Yajun Guo (International Joint Cancer Institute, China and president-elect, ISCGT) talked about his group's work constructing chimeric TCR containing anti-Her2 single-chain variable fragment (scFv) in an LV. T cells are preactivated with anti-CD3, anti-CD28, and IL-2. The group used the mouse breast cancer models D2F2 and 4TI, which are both Her2^–; the human SK-Br-3 breast cancer cell line, which is Her2⁺; and the MCF-7 breast cancer cell line, which is Her 2^–. T cells that were transduced with an scFv-CD28-ζ construct could kill SK-BR-3 and D2F2/E2 (transduced with human Her2) but not the Her2^– MCF7 or D2F2 cell line. The group observed antigen-specific cytotoxicity and cytokine production was triggered by scFv-CD28. Inhibition of tumor growth was observed after transfer of scFv-CD28-ζ-modified T cells. The transduced T cells killed only Her2⁺ cells and therefore they killed D2F2/E2 but not parental D2F2 cells. Mice treated with scFv-CD28-ζ-modified T cells survive rechallenge with D2Fd or D2F2 cells with a frequency of 70 or 100% respectively, at 100 days. However, all controls that did not receive scFv-CD28-ζ T cells died. The group has shown that the memory response, that causes rejection of tumor cells at challenge, involves host T cells because no adoptively transferred T cells remain long term. The response has also been shown to involve both CD4⁺ and CD8⁺ cells. The group used T cells from WT1, pfp^–/–, or FasL^–/– mice but showed that only the WT1 TCR-modified T cells work. The group showed that the killing of tumor cells in vitro by modified T cells requires both IFN-γ and perforin and other cytokines such as TFN-α. Cytokines such as IFN-γ and TNF-α play key roles in the induction of protective and curative immunity.

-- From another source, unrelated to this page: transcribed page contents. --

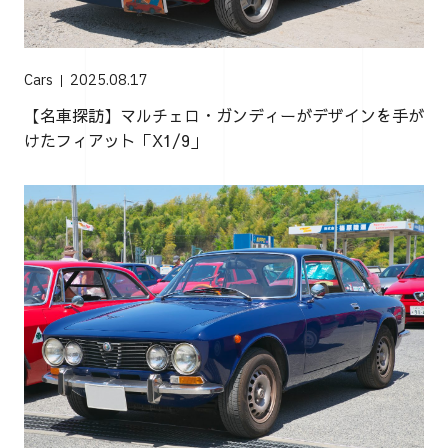
Cars
2025.08.17
【名車探訪】マルチェロ・ガンディーがデザインを手が
けたフィアット「X1/9」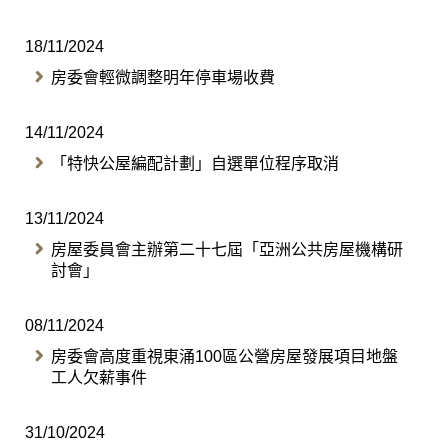
18/11/2024
房委會輕微調整明年停車場收費
14/11/2024
​「特快公屋編配計劃」自選單位程序取消
13/11/2024
房屋委員會主辦第二十七屆「亞洲公共房屋機構研
討會」
08/11/2024
房委會高度重視東涌100區公營房屋發展項目地盤
工人欠薪事件
31/10/2024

The second strategy described by the Guo group used TAA-activated DC vaccines. The group constructed dimeric receptors containing anti-Her2 scFv. The constructs were either (1) scFv-V_H-link-V_L-Myc-CD8-CD40 or (2) scFv-CD40-V_H-link-V_L-myc-CD8-TM-cytoplasmic CD40, and these constructs were inserted into an AdEasy vector that was transfected into murine DCs. The scFv-CD40 chimeric receptor induced NF-κB-dependent DC activation after ErbB2 stimulation. Costimulatory molecule expression and cytokine release after stimulation with Her2-positive tumor cell stimulation was observed. The Guo group showed that the vaccine was functional with scFv-CD40 DCs, causing 60% cell death compared with 10–15% of DCs transfected with DF2 alone. The group could show scFv-CD40 DCs in the tumor and draining LNs, whereas scFv-CD40 was found only in the tumor and not in the draining LNs. They also found D2F2/E2 cells transduced with scFv-CD40 in the tumor but not D2F2 cells transduced with scFv-CD40. They also showed that the antitumor immunity induced by these DCs is mediated by CD4⁺ and CD8⁺ cells and that specific CTLs could be induced in vitro.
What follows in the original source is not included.